Egypt has stressed its rejection of Turkey’s political and military “interferences” in Arab affairs, describing them as “lacking any legitimate basis,” one day after Turkish President Tayyip Erdogan denounced Egypt’s actions in war-torn Libya.
In a statement on Saturday, Egyptian foreign ministry spokesman Ahmed Hafez affirmed Cairo’s rejection of Turkish interventions in Iraq, Syria and Libya, saying they violate UN Security Council resolutions.
“The Arab nations do not want any attempts or ambitions from those who seek to rule to achieve [their own] interests and goals,” Hafez said.
The spokesman expressed “surprise” over statements from Turkish officials regarding the legitimacy of elected Libyan bodies calling for Egyptian support in combating terrorism and extremism exported from Syria to Libya.
Hafez also expressed surprise over Turkey “risking the destiny of its nation by intervening in Arab countries’ crises to complicate and deepen them and to empower certain currents.”

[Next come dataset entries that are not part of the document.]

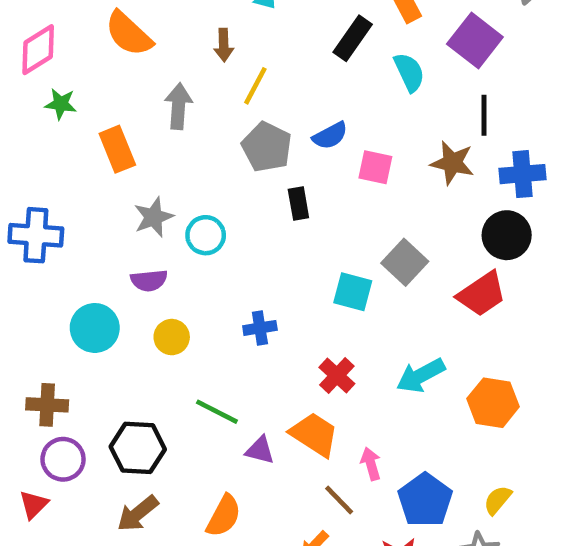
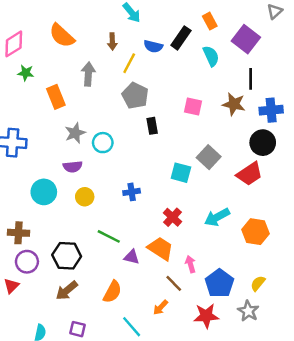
blue semicircle: (330, 136) -> (153, 46), moved, turned 42

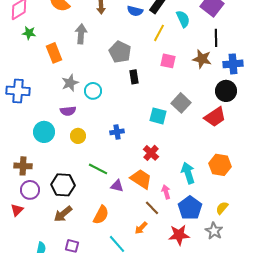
yellow line: (129, 63) -> (159, 33), moved
cyan arrow: (217, 217) -> (188, 173), moved, turned 100

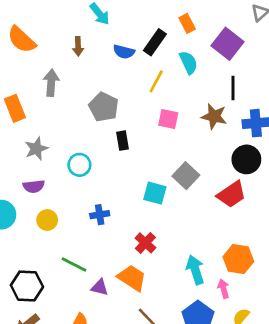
cyan circle: (93, 91) -> (79, 165), moved
pink arrow: (166, 192) -> (224, 289), moved

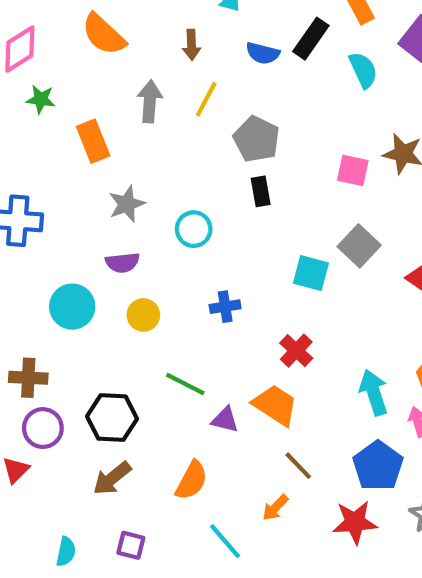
yellow line: (156, 81) -> (206, 99), moved
gray pentagon: (104, 107) -> (256, 139), moved
pink square: (168, 119) -> (353, 170), moved

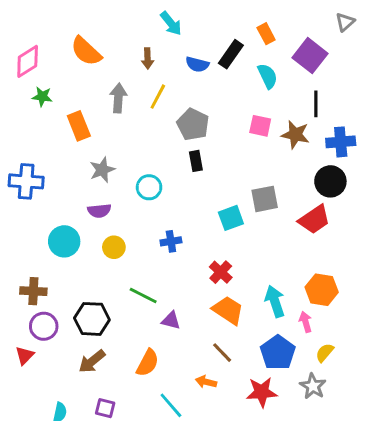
pink square: (353, 170) -> (260, 126), moved
gray square: (359, 246) -> (265, 199), turned 36
cyan square: (311, 273) -> (231, 218), turned -35
orange trapezoid: (275, 405) -> (228, 310), moved
orange arrow: (275, 508) -> (206, 382), turned 60

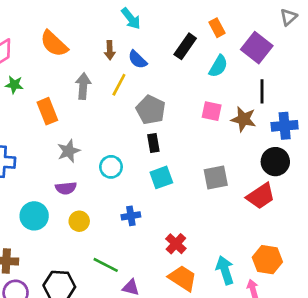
blue semicircle: (197, 64) -> (137, 60), moved, turned 30
cyan semicircle: (268, 76) -> (218, 66), turned 55
cyan square: (231, 218) -> (161, 177), moved

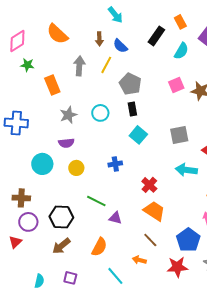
pink square: (212, 111) -> (176, 85), turned -35
cyan circle: (111, 167) -> (100, 113), moved
cyan square: (161, 177) -> (138, 135), turned -30
cyan arrow: (225, 270) -> (186, 170), moved, turned -65

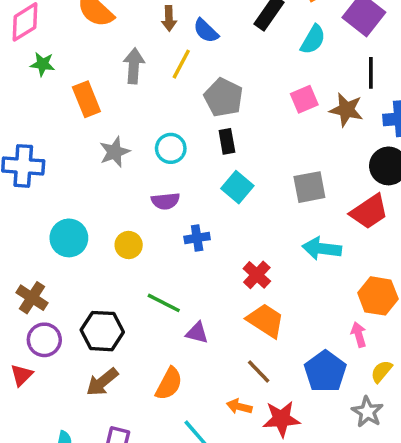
purple semicircle: (66, 143) -> (165, 201), moved
brown cross: (21, 198) -> (32, 298), turned 30
red star: (177, 267) -> (281, 419), moved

His statements come one day after Erdogan denounced Egypt and the United Arab Emirates on Friday for supporting eastern-based forces led by military commander Khalifa Haftar, describing the steps by Egypt as “illegal.”
Egypt, the UAE and Russia are backing military commander Khalifa Haftar in the east, while Turkey supports the Tripoli-based GNA.
The Turkish denunciation comes after Egyptian President Abdel-Fattah El-Sisi told representatives from Libyan tribes on Thursday that Cairo will not stand idle in the face of actions that pose a direct and strong threat to Egypt and Libya, as well as to Arab, regional and international security.
El-Sisi told Libyan tribes in Cairo that he would request parliament's approval in case of intervention in Libya.
The representatives from Libyan tribes arrived in Cairo on Wednesday to discuss the crisis in conflict-torn Libya.
The tensions come one month after El-Sisi had warned that Cairo has a legitimate right to intervene in the neighbouring country to restore security and stability after GNA-affiliated forces pushed back Haftar’s forces in the capital.
El-Sisi said that any intervention in Libya by Egyptian forces “would be led by the Libyan tribes,” stressing that the Libyan frontline of Sirte and Al-Jufra is “a red line” for Egyptian national security.
The Egyptian president’s statements came weeks after El-Sisi, Haftar, and the speaker of the Libyan parliament Aguila Saleh announced a peace initiative, dubbed the Cairo Declaration, to end the civil war in Libya through a ceasefire and an elected leadership council.
The Cairo plan was drafted after the collapse of an offensive launched by Haftar in April 2019 to capture the Libyan capital, further extending the rival GNA’s control over most of northwest Libya.